“What did it feel like when she died?” Abigail Bresner’s character asks the judge character in the movie, My Sister’s Keeper. The judge, played by Joan Cusack starts to cry and I hit pause on the movie to wipe the tears out of my eyes. I am holding my 7-week-old baby girl and the thought of losing her when she was just 12 years old (like in the movie) is abhorrent.
I am just at the beginning of the movie and I felt compelled to write something about it. I had read the book a few years ago, the title appealing directly to me. A sister is a title by which I define myself proudly. I take that role very seriously – and have for the last 29 years of my life.
I will no longer comment on the movie – but wanted to reflect on the book and the feelings it brought about in me – as a sister – and as a mother. When I first read it, I was only a mother of one. Now as a mother of two, I think about it slightly differently. But of course, since I’m blessed with two healthy children, my mind doesn’t even want to enter that compartment of ‘what-ifs’ in my brain.
I think about families with sick children all the time since my boyfriend has been entertaining seriously ill children at hospitals for the last 15 years.

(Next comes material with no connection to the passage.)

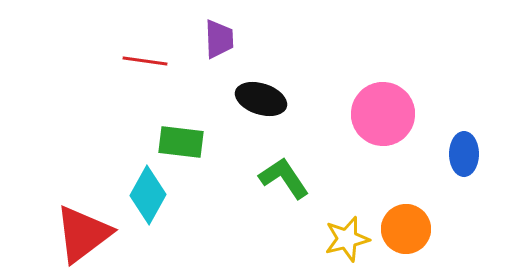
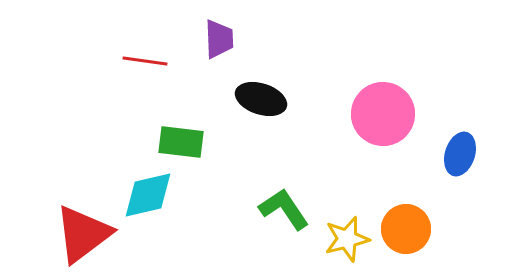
blue ellipse: moved 4 px left; rotated 18 degrees clockwise
green L-shape: moved 31 px down
cyan diamond: rotated 48 degrees clockwise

I hear about the stories in passing and each one has a poignantly stabbing effect on my heart. Each story makes me appreciate my children’s health. Every sad story makes me thank my lucky stars that it’s not me. Because I don’t think I could ever find the strength it takes to cope with one of life’s greatest challenges.

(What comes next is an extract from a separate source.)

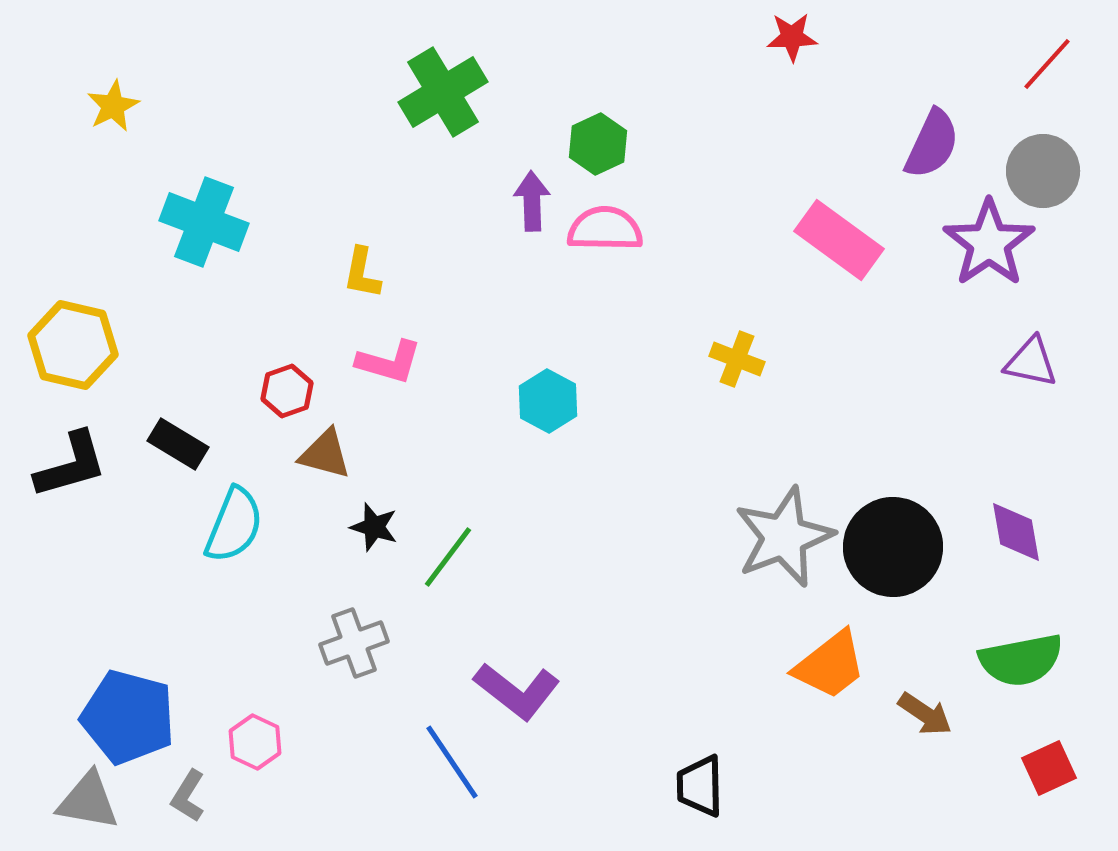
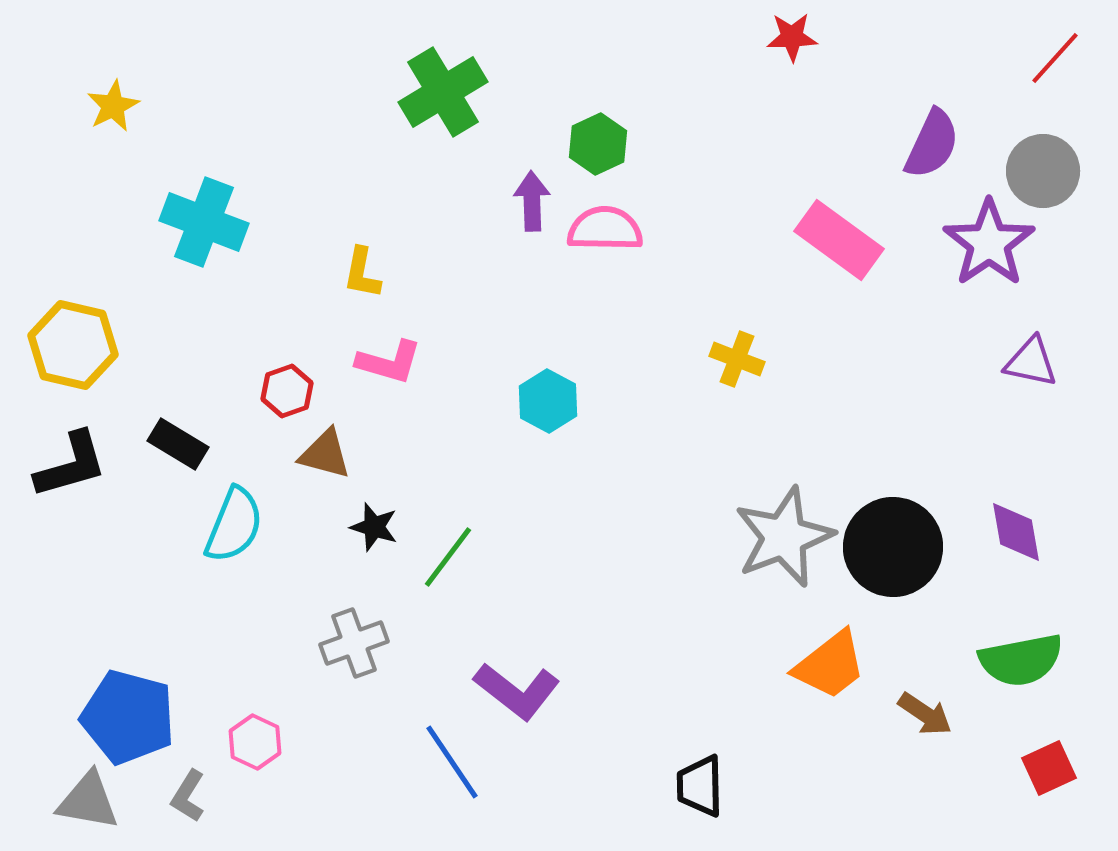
red line: moved 8 px right, 6 px up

My sister was born with one kidney; it functions perfectly – as good as another person’s two, as the doctors tell her. We found out when she was about 9; I was 15. From that time onward, I declared one of my kidneys on reserve for her. It was a thought I didn’t have to consider. If I could one day save my sister’s life – it would be my privilege. I wouldn’t hail myself a hero, more of a lucky problem solver. I hope I never live to see the day – but if it should happen – I’m ready, set, go.
In the story of the Sister’s Keeper, it was the younger sister (Anna), genetically engineered and born to save the older sister’s (Kate) life. Complications arose when Anna was 11 and she decided that she no longer wanted that role. She wanted control – and say – over her own body. So she sued her parents for medical emancipation. That’s the short version.

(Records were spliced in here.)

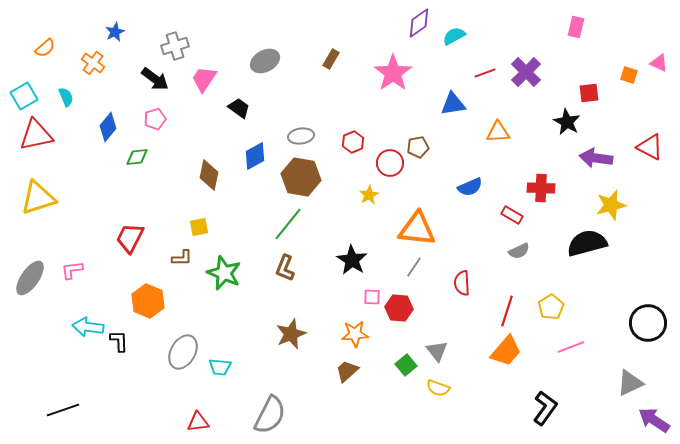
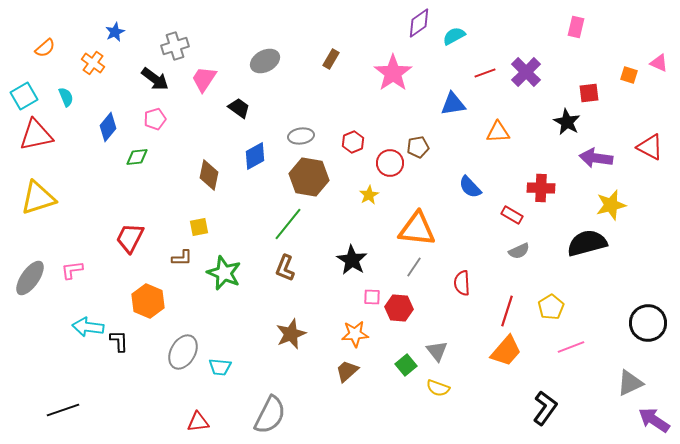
brown hexagon at (301, 177): moved 8 px right
blue semicircle at (470, 187): rotated 70 degrees clockwise
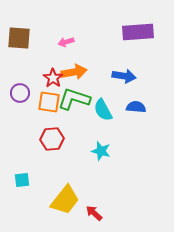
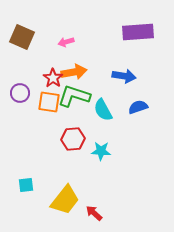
brown square: moved 3 px right, 1 px up; rotated 20 degrees clockwise
green L-shape: moved 3 px up
blue semicircle: moved 2 px right; rotated 24 degrees counterclockwise
red hexagon: moved 21 px right
cyan star: rotated 12 degrees counterclockwise
cyan square: moved 4 px right, 5 px down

As a sister I can’t imagine not giving a kidney, if I was a fit. But I also can’t imagine knowing I was brought into this world just to have my body serve as an eternal medical band-aid for my dying sister. There must be a collective history of sadness and defeat that Anna’s character felt.
However, as a mother, you are stuck in the most tragic rock vs. hard place scenario; a living Sophie’s Choice. (Incidentally, I know the story of “Sophie’s Choice,” but have never had the courage to actually watch the movie.) As a mother, every instinct in your body is designed to help and save your children. I venture to say that there is very little we wouldn’t do to save our babies. But would we put one child’s life at risk to potentially save another? And how much suffering do you put one through for the sake of the other?
Sick children is wrong – like a major flaw in the programming of the human race.
When I finished the movie, I realized that they ended it sadly, but differently from the tragic ending in the book. I was left with the feeling of ultimate joy and gratitude for my healthy children and sister.